Après la Banque Mondiale récemment, c’est au tour de la Banque Asiatique de Développement (BAD ou ADB) de déclencher le (même) signal d’alarme.
La Thaïlande gardera son bonnet d’âne et enregistrera la plus faible croissance économique d’Asie du Sud-Est en 2026. Selon le dernier rapport de l’Asian Development Bank (ADB), le PIB du royaume ne devrait progresser que de 1,8% cette année, avant de remonter légèrement à 2% en 2027. Une performance bien en deçà de ses voisins, alors que le Vietnam est attendu à 7,2% et l’Indonésie à 5,2%.
Une économie fragilisée
L’ADB souligne que la guerre au Moyen-Orient accentue des faiblesses déjà présentes. La flambée des prix du pétrole, les perturbations des chaînes d’approvisionnement et la baisse de confiance des touristes pèsent lourdement sur l’économie thaïlandaise. Le Brent a brièvement dépassé les 100 dollars le baril fin février, et le risque d’une nouvelle envolée reste élevé après les déclarations « étonnantes » de Donald Trump dimanche soir.

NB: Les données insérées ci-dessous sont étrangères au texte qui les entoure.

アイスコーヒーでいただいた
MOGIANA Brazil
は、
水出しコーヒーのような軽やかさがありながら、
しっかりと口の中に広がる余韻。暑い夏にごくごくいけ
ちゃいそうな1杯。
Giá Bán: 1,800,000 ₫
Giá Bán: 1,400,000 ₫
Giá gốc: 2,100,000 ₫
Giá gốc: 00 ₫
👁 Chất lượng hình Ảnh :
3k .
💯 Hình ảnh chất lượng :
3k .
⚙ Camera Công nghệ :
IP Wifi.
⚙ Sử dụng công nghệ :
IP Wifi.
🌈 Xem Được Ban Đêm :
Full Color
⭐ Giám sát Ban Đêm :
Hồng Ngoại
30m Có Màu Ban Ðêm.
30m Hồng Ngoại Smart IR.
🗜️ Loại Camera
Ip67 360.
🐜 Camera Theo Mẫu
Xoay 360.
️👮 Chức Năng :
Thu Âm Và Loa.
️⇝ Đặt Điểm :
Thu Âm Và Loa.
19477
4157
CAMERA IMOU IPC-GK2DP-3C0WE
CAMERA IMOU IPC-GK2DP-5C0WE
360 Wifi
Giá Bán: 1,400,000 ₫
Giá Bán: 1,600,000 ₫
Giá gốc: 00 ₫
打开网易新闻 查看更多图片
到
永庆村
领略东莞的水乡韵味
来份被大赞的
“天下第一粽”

Le tourisme, pilier de l’économie, ne connaît aucune reprise. Les tensions géopolitiques renchérissent les coûts de transport et freinent la demande, tandis que le retour des visiteurs chinois reste attendu. Les exportations, dopées l’an dernier par des livraisons anticipées avant l’entrée en vigueur de tarifs américains, perdent de leur vigueur.

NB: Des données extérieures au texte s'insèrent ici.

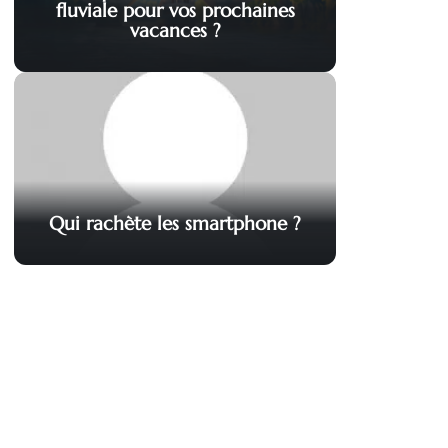
fluviale pour vos prochaines
vacances ?
Qui rachète les smartphone ?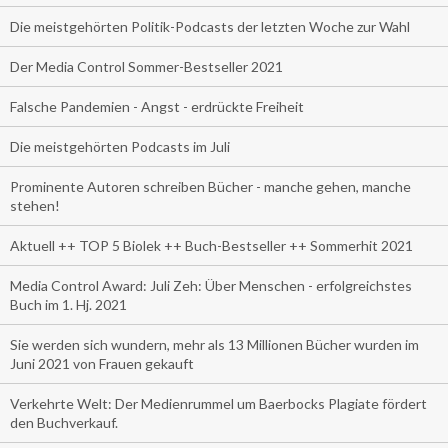
Die meistgehörten Politik-Podcasts der letzten Woche zur Wahl
Der Media Control Sommer-Bestseller 2021
Falsche Pandemien - Angst - erdrückte Freiheit
Die meistgehörten Podcasts im Juli
Prominente Autoren schreiben Bücher - manche gehen, manche
stehen!
Aktuell ++ TOP 5 Biolek ++ Buch-Bestseller ++ Sommerhit 2021
Media Control Award: Juli Zeh: Über Menschen - erfolgreichstes
Buch im 1. Hj. 2021
Sie werden sich wundern, mehr als 13 Millionen Bücher wurden im
Juni 2021 von Frauen gekauft
Verkehrte Welt: Der Medienrummel um Baerbocks Plagiate fördert
den Buchverkauf.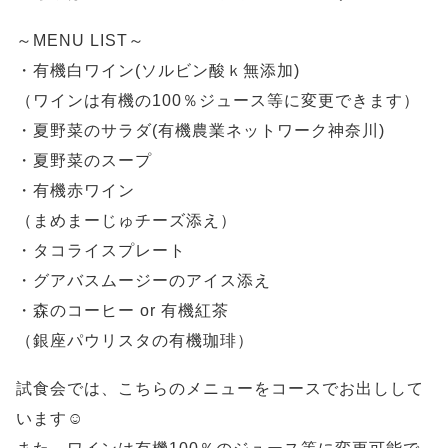
～MENU LIST～
・有機白ワイン(ソルビン酸ｋ無添加)
（ワインは有機の100％ジュース等に変更できます）
・夏野菜のサラダ(有機農業ネットワーク神奈川)
・夏野菜のスープ
・有機赤ワイン
（まめまーじゅチーズ添え）
・タコライスプレート
・グアバスムージーのアイス添え
・森のコーヒー or 有機紅茶
（銀座パウリスタの有機珈琲）
試食会では、こちらのメニューをコースでお出しして
います☺️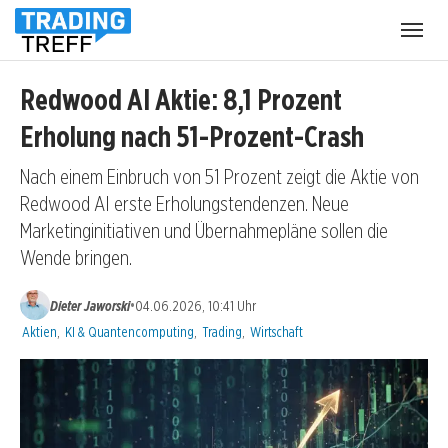
Menü
öffnen
Redwood AI Aktie: 8,1 Prozent
Erholung nach 51-Prozent-Crash
Nach einem Einbruch von 51 Prozent zeigt die Aktie von
Redwood AI erste Erholungstendenzen. Neue
Marketinginitiativen und Übernahmepläne sollen die
Wende bringen.
•
Dieter Jaworski
04.06.2026, 10:41 Uhr
Kategorien:
Aktien
,
KI & Quantencomputing
,
Trading
,
Wirtschaft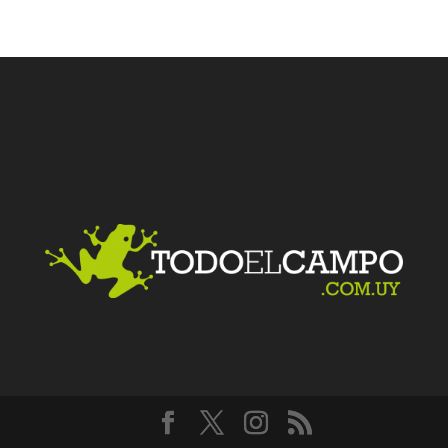
Facebook
Twitter
LinkedIn
Me gusta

Consommation sous pression
Autre frein majeur: l’endettement des ménages. Les familles thaïlandaises, déjà lourdement endettées, voient leur pouvoir d’achat limité. La hausse des coûts de l’énergie et de la logistique accentue la pression, réduisant la consommation intérieure. En 2025, l’économie n’avait progressé que de 2,4%, contre 2,9% en 2024, avec une inflation quasi nulle grâce aux mesures de plafonnement des prix. Mais en 2026, l’inflation devrait atteindre 1,3%.
Scénarios de crise
Le Conseil national de développement économique et social (NESDC) a révisé ses prévisions. Des scénarios sont envisagés:
- Stagflation: croissance limitée à 0,9% et inflation à 4,4%.
- Conflit prolongé: une guerre de 6 à 9 mois pourrait réduire la croissance à 0,2% et faire grimper l’inflation à 5,8%.

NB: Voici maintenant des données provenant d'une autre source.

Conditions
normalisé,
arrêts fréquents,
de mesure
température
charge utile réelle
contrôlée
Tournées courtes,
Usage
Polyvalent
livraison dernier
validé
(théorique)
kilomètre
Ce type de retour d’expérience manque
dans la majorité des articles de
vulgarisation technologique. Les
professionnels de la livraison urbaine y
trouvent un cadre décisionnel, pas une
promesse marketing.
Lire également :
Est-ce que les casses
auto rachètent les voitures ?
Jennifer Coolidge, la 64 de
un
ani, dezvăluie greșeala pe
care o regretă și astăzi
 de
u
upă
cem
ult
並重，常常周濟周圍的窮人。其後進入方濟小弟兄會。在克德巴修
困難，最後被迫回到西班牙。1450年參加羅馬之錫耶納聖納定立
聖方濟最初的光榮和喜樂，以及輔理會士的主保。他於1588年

- Extension du conflit: une guerre impliquant les grandes puissances plongerait l’économie mondiale dans une dépression, rendant toute prévision impossible.
Le secrétaire général du NESDC, Danucha Pichayanan, insiste: la crise ne se limite pas au pétrole. Elle affecte aussi les prix des biens de consommation et provoque des pénuries de matières premières, comme les granulés plastiques.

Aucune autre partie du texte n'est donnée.